Plus: Our top tips for handling stress and temptation.
By Kathleen Zelman, MPH, RD/LD
WebMD Weight Loss Clinic - Expert Column
The opportunities to eat around the holidays seem endless. Couple the abundance of in-your-face tempting food with the stress of a to-do list that's out of control, and it's no wonder that we often pack on the holiday pounds.
But this year, it's going to be different, right?
Having a plan for handling all the things you need to do, in a short period of time, will help keep you sane. A few ideas to help ease the stress: shop by catalog, send out the same holiday newsletter to everyone on your list, and limit your social calendar to allow some down time. And remember, your fitness routine is a priority, even when you don't think you have time. Exercise helps you cope with stress while it burns calories and keeps muscles strong.
The 80/20 Rule
Once you gain control of your to-do list, the next (and probably the biggest) hurdle is figuring out how to enjoy the bounty of food without triggering a six-week eating frenzy.
I'm a big believer in striving for "social weight maintenance" over the holidays. That means allowing some flexibility in your eating plan so that you can enjoy your favorite holiday foods. Don't expect to be perfect around the holidays. If you factor into your plan some extra food and drink, you are more likely to keep your weight in check.
To maintain, not gain, during the holidays, follow the "80/20 rule": 80% of the time, you follow your healthy-eating plan to the letter, but 20% of the time, you may indulge in small portions of those once-a-year favorites. And 100% of the time, do at least 30 minutes a day of physical activity.
Best Bets on the Buffet
Making smart choices allows you to eat plenty of food, and not feel deprived. Here are my picks for the best and worst holiday food choices:
|Best Bets||Worst Bets|
|Crudities with salsa or low-fat dressing||Chips, creamy dips, anything fried|
|Pretzels, popcorn, baked chips||Cheese straws, fried snacks|
|Handful of plain nuts||Handful or more of candy or candied nuts|
|Fresh fruits and vegetables||Fried veggies, wings|
|Shrimp cocktail, clams, oysters, smoked salmon||Fried seafood|
|Low-fat cheeses on water crackers, low-fat crackers, or Melba toast||High-fat cheeses and crackers|
|Vegetable or broth-based soup||Cream soups or bisques|
|Baked sweet potatoes||Sweet potato casserole|
|Cranberry relish or gelatin salad||Cranberry sauce|
|Mashed potatoes with a dab of gravy, or a plain baked potato||Lots of gravy with your mashed potatoes or a loaded baked potato|
|White-meat turkey without skin||Dark-meat turkey with skin|
|Lean meats without visible fat||Processed meats, sausages, fatty meats|
|Simply prepared veggies||Veggies in cream sauces, casseroles, or topped with fried onions or cheese|
|Cornbread-, oyster- or fruit-based stuffing||Stuffing with sausage|
|Whole-wheat dinner rolls||Croissants|
|Pumpkin or mincemeat pie||Pecan pie with whipped cream|
|Fruit sorbet, sherbet, or frozen yogurt||Cake or ice cream|
|Apple cider, mimosa, or bloody Mary||Eggnog|
|Chocolate-dipped strawberries||Fruitcake or fudge|
My Personal Party Strategies
My goal is to be at a good weight before the holidays commence. Halloween is my official start date. If my weight is not satisfactory, I exercise more and swear off wine with dinner as well as all sweets and treats. All the extra Halloween candy is given away, and I keep temptations around the house to a minimum.

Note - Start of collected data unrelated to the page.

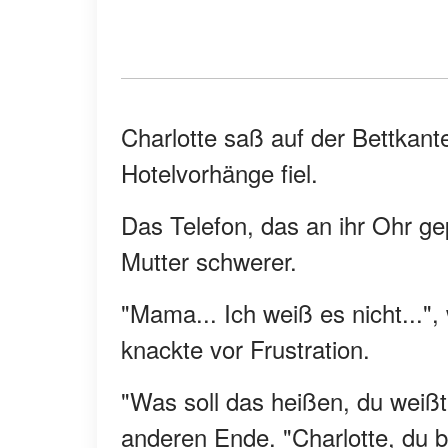
Charlotte saß auf der Bettkant
Hotelvorhänge fiel.
Das Telefon, das an ihr Ohr ge
Mutter schwerer.
"Mama... Ich weiß es nicht...",
knackte vor Frustration.
"Was soll das heißen, du weißt
anderen Ende. "Charlotte, du bis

Over the years I have subscribed to a few basic rules whenever I go to a buffet or party:
- Always wear a snug-fitting outfit that does not easily expand. Carry a clutch bag that keeps one hand occupied.
- Eat a small but filling meal before leaving home, such as a bowl of soup or a vegetable salad, so I can resist the hors d'oeuvres.
- If I don't love it, I don't eat it. This is my golden rule at all times. I hate wasting food, but I hate extra pounds even more.
- No lingering around the buffet table, bar, or appetizer or dessert display.
- Limit cocktails to two, with sparkling water and lime rounding out the evening.
- Engage in mindful eating: make a plate of food, sit down, and enjoy. This helps me recognize when I'm full and means I'm less likely to mindlessly eat the rest of the evening.
- Follow the 80/20 rule and indulge -- but just a little, and no second helpings.
I Can't Believe I Ate That!
The best-laid plans sometimes fail. If you go overboard, don't beat yourself up. Just brush it off, exercise a little more the next day, and learn from it so it won't happen again at the next holiday function.
Establish your own personal ground rules and do your best to stick to them, and don't forget to exercise daily. And remember to relax, the holidays are supposed to be fun! Enjoy.